### Assignment
Needed from the data below: every line from the one with "переулок Ақмолда батыр 14" up to and including the one with "Use filters to refine the search results.", repeated exactly and with nothing else.

*** Source data ***

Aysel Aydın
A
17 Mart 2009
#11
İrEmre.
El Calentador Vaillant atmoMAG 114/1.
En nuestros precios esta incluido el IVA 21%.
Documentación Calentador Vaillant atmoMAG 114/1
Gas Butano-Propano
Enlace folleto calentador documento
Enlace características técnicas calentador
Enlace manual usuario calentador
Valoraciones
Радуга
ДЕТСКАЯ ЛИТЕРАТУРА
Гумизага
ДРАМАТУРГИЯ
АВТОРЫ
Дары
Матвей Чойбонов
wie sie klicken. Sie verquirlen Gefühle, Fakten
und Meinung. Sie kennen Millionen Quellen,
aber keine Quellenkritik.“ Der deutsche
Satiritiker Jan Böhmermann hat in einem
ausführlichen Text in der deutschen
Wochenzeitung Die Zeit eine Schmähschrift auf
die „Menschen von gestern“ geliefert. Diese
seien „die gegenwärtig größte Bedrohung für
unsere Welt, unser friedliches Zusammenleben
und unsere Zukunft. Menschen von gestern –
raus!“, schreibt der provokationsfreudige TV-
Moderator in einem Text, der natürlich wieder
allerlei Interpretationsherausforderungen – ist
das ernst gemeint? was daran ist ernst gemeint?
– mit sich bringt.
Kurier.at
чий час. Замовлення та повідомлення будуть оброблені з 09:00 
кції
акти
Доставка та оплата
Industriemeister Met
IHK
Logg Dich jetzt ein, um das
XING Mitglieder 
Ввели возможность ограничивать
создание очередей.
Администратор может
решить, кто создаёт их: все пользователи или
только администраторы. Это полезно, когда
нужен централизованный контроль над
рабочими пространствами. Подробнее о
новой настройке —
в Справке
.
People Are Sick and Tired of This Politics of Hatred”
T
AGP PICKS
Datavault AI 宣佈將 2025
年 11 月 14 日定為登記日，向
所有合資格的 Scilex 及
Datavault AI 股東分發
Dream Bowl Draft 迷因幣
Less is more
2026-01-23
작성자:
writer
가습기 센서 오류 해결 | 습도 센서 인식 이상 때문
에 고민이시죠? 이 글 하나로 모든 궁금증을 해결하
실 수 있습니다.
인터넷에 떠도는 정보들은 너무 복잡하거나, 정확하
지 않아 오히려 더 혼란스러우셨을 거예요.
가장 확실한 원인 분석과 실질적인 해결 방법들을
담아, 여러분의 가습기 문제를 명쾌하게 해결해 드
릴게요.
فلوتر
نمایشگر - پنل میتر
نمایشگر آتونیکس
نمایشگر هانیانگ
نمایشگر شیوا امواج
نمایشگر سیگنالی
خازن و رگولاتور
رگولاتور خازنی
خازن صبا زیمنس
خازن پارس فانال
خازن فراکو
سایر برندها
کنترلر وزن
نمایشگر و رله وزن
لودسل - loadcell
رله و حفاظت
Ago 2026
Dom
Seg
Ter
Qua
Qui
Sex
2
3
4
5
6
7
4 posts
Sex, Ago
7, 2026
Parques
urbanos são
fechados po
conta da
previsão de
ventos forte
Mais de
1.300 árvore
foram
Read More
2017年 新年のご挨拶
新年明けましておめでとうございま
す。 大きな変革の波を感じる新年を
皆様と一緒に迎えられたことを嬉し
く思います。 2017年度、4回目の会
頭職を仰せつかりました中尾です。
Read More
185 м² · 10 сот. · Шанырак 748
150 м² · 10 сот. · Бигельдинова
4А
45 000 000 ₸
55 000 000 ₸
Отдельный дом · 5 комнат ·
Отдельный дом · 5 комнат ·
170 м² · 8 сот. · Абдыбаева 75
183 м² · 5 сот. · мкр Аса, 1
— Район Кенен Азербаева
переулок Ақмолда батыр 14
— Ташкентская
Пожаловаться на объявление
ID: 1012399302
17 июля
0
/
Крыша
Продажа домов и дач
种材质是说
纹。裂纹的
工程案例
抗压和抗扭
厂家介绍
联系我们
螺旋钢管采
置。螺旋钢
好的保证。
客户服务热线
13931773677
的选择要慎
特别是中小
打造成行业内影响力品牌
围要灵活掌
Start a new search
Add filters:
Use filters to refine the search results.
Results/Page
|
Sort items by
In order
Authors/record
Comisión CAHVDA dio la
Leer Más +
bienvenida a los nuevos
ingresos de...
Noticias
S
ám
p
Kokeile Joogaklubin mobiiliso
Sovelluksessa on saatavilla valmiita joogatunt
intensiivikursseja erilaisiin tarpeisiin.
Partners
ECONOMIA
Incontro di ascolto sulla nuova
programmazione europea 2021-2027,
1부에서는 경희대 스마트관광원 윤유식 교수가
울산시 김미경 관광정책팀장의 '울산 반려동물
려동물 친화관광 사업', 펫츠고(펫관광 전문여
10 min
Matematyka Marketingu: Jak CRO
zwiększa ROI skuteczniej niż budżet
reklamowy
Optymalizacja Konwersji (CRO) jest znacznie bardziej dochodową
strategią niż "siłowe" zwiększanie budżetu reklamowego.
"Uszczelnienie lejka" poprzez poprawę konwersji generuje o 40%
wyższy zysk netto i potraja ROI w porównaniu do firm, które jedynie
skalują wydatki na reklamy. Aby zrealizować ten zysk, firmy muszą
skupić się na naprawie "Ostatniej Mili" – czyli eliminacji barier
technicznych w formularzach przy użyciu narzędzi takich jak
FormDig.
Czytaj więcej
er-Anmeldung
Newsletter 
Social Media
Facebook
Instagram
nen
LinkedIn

*** End of Source data ***

### Task solution
переулок Ақмолда батыр 14
— Ташкентская
Пожаловаться на объявление
ID: 1012399302
17 июля
0
/
Крыша
Продажа домов и дач
种材质是说
纹。裂纹的
工程案例
抗压和抗扭
厂家介绍
联系我们
螺旋钢管采
置。螺旋钢
好的保证。
客户服务热线
13931773677
的选择要慎
特别是中小
打造成行业内影响力品牌
围要灵活掌
Start a new search
Add filters:
Use filters to refine the search results.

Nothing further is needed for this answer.